# Buying a NEW car in Turkey.



## ryan1428 (May 12, 2014)

Looking at New cars. Been searching for used cars but they are only a few thousand dollars less than a brand new one. So many makes and models we dont have in the states. We need a family car. Not too big but a good size trunk. Any recommendations? Any Makes (companies) of cars that are less expensive? Or do they all suffer from the high KDV tax?


----------



## belgarath (Jul 15, 2011)

The tax applies equally to all brands. I used to joke that when we buy a car, we buy one for the state too.
Cars with bigger engines are subject to higher taxes so look for cars with engines of 1600cc or less. High gas prices also make big cars unattractive.


----------



## ryan1428 (May 12, 2014)

Thanks Belgarath.

Do you have to pay the same amount of tax for a used car as a new one?


----------



## belgarath (Jul 15, 2011)

There is no sales tax for second hand. For new cars, there is a huge sales tax.

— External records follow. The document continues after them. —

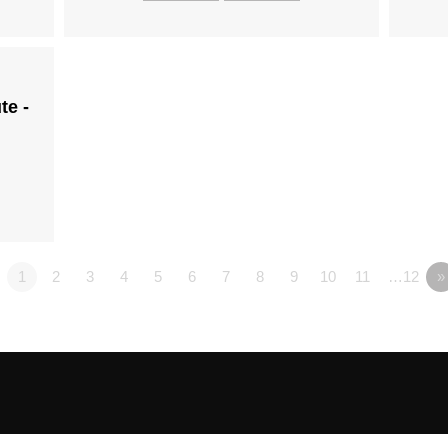
te -
1
2
3
4
5
6
7
8
9
10
11
…12
»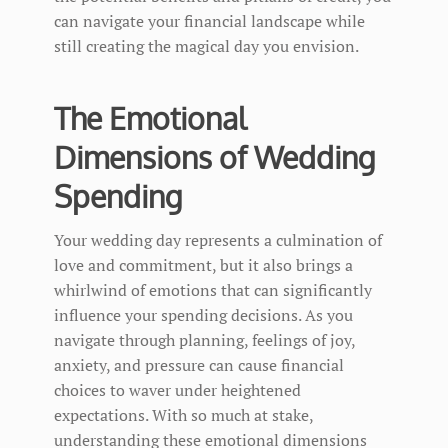
can navigate your financial landscape while
still creating the magical day you envision.
The Emotional
Dimensions of Wedding
Spending
Your wedding day represents a culmination of
love and commitment, but it also brings a
whirlwind of emotions that can significantly
influence your spending decisions. As you
navigate through planning, feelings of joy,
anxiety, and pressure can cause financial
choices to waver under heightened
expectations. With so much at stake,
understanding these emotional dimensions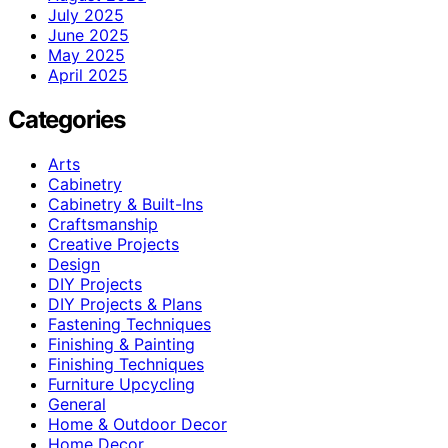
July 2025
June 2025
May 2025
April 2025
Categories
Arts
Cabinetry
Cabinetry & Built-Ins
Craftsmanship
Creative Projects
Design
DIY Projects
DIY Projects & Plans
Fastening Techniques
Finishing & Painting
Finishing Techniques
Furniture Upcycling
General
Home & Outdoor Decor
Home Decor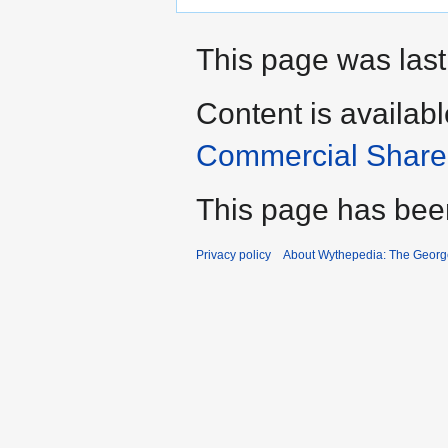
This page was last
Content is availab
Commercial Share 
This page has bee
Privacy policy
About Wythepedia: The Georg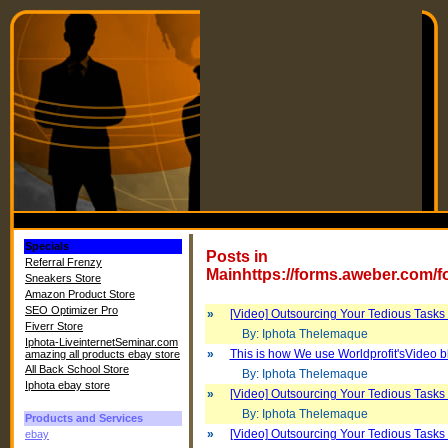
Specials
Posts in
Referral Frenzy
Mainhttps://forms.aweber.com/
Sneakers Store
Amazon Product Store
SEO Optimizer Pro
»
[Video] Outsourcing Your Tedious Tasks 
Fiverr Store
By: Iphota Thelemaque
Iphota-LiveinternetSeminar.com
»
This is how We use Worldprofit'sVideo b
amazing all products ebay store
All Back School Store
By: Iphota Thelemaque
Iphota ebay store
»
[Video] Outsourcing Your Tedious Tasks 
By: Iphota Thelemaque
Products and Services
»
[Video] Outsourcing Your Tedious Tasks 
ebay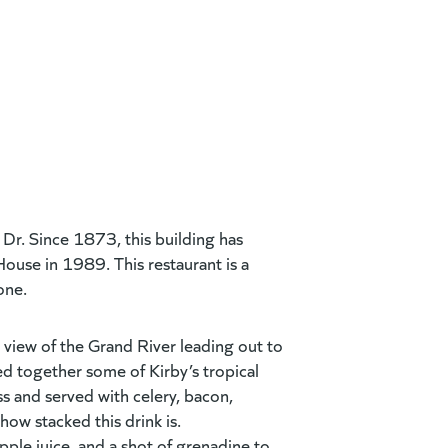
Dr. Since 1873, this building has
House in 1989. This restaurant is a
yone.
 view of the Grand River leading out to
d together some of Kirby’s tropical
s and served with celery, bacon,
how stacked this drink is.
pple juice, and a
shot of grenadine to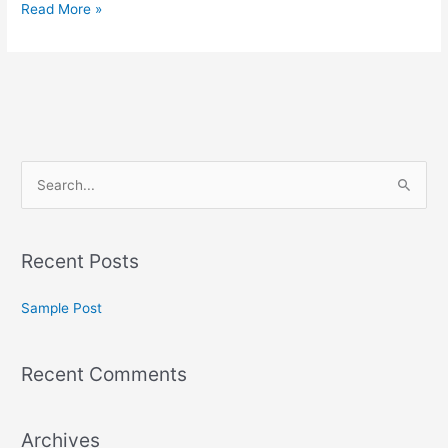
Read More »
S
e
a
Recent Posts
r
c
Sample Post
h
f
Recent Comments
o
r
:
Archives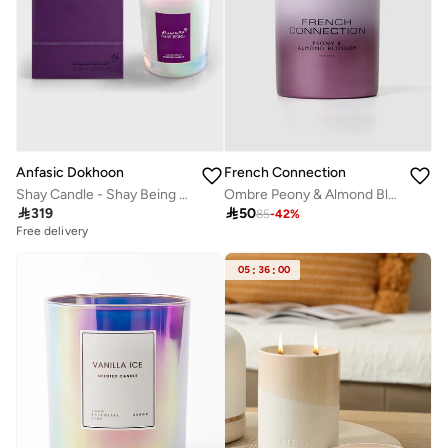
Anfasic Dokhoon
French Connection
Shay Candle - Shay Being (300Gm)
Ombre Peony & Almond Blossom Candle 200G

319

50
85
-
42
%
Free delivery
05
:
36
:
00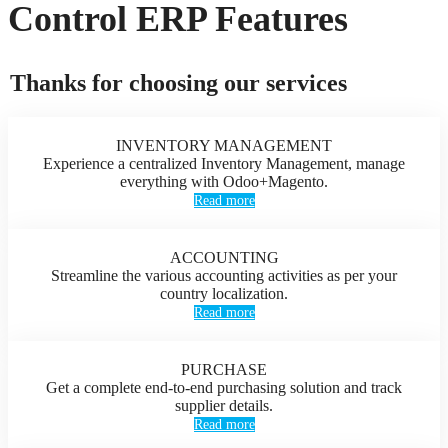
Control ERP Features
Thanks for choosing our services
INVENTORY MANAGEMENT
Experience a centralized Inventory Management, manage
everything with Odoo+Magento.
Read more
ACCOUNTING
Streamline the various accounting activities as per your
country localization.
Read more
PURCHASE
Get a complete end-to-end purchasing solution and track
supplier details.
Read more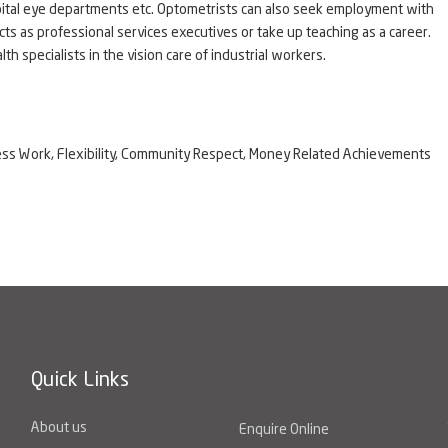
spital eye departments etc. Optometrists can also seek employment with
ts as professional services executives or take up teaching as a career.
h specialists in the vision care of industrial workers.
eness Work, Flexibility, Community Respect, Money Related Achievements
Quick Links
About us
Enquire Online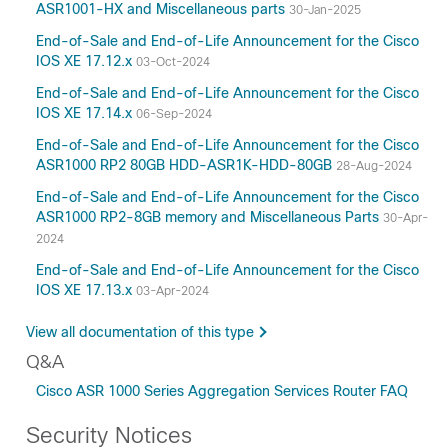
ASR1001-HX and Miscellaneous parts
30-Jan-2025
15.3
15.2
End-of-Sale and End-of-Life Announcement for the Cisco
IOS XE 17.12.x
03-Oct-2024
15.0
12.2
End-of-Sale and End-of-Life Announcement for the Cisco
IOS XE 17.14.x
06-Sep-2024
3.17
3.16
End-of-Sale and End-of-Life Announcement for the Cisco
ASR1000 RP2 80GB HDD-ASR1K-HDD-80GB
28-Aug-2024
3.15
3.14
End-of-Sale and End-of-Life Announcement for the Cisco
ASR1000 RP2-8GB memory and Miscellaneous Parts
30-Apr-
3.13
2024
3.12
End-of-Sale and End-of-Life Announcement for the Cisco
3.11
IOS XE 17.13.x
03-Apr-2024
3.10
3.9
View all documentation of this type
3.8
Q&A
3.7
Cisco ASR 1000 Series Aggregation Services Router FAQ
3.2
Security Notices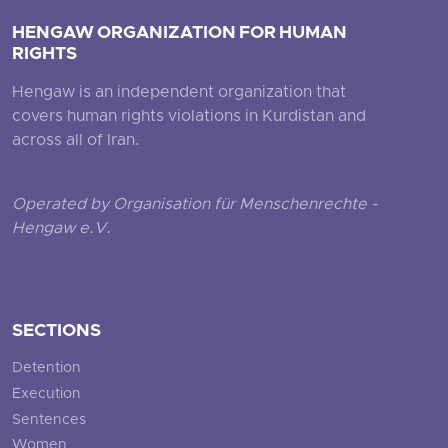
HENGAW ORGANIZATION FOR HUMAN
RIGHTS
Hengaw is an independent organization that
covers human rights violations in Kurdistan and
across all of Iran.
Operated by Organisation für Menschenrechte -
Hengaw e.V.
SECTIONS
Detention
Execution
Sentences
Women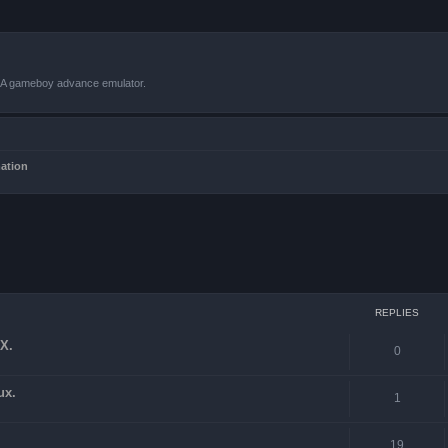
VBA gameboy advance emulator.
mation
ced search
REPLIES
X.
0
ux.
1
19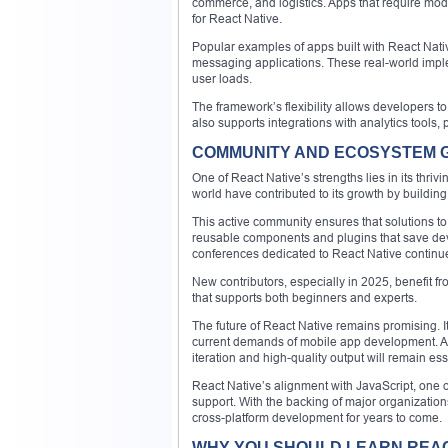
commerce, and logistics. Apps that require mod
for React Native.
Popular examples of apps built with React Native
messaging applications. These real-world impl
user loads.
The framework’s flexibility allows developers to 
also supports integrations with analytics tool
COMMUNITY AND ECOSYSTEM
One of React Native’s strengths lies in its thriv
world have contributed to its growth by building
This active community ensures that solutions to
reusable components and plugins that save deve
conferences dedicated to React Native continu
New contributors, especially in 2025, benefit f
that supports both beginners and experts.
The future of React Native remains promising. It
current demands of mobile app development. As
iteration and high-quality output will remain ess
React Native’s alignment with JavaScript, one
support. With the backing of major organization
cross-platform development for years to come.
WHY YOU SHOULD LEARN REACT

There is also the yearly tax for all vehicles : it is higher for newer cars.


----------



## ryan1428 (May 12, 2014)

Been going to dealerships. They dont really like talking about LPG. Does it affect the warranty? Did a little math. The best I cant come up with. We would probably drive around 13 to 14 thousand kilometers a year. About a quarter to a third may be on the highway.....130km round trips. Not sure if this would rate a diesel or a petrol.


----------



## belgarath (Jul 15, 2011)

I think the diesel option only makes sense if you drive 30.000km or more annually.

Stay away from LPG : they are a security hazard. Yes it is cheaper but hardly worth that risk.


----------



## soda (Mar 19, 2015)

nowadays some trusted companies like honda in civic model and opel in insignia model offer models with their own LPG. i believe it's more trustable compared to a 3rd LGP producer. Because the car producer makes all the tests while LGP is installed to the vehicle. you can also check them.


----------



## Lal233445 (Sep 15, 2015)

I do not recommend diesel and LPG. For models, just check sahibinden.com web site where you can find a lot of options.


----------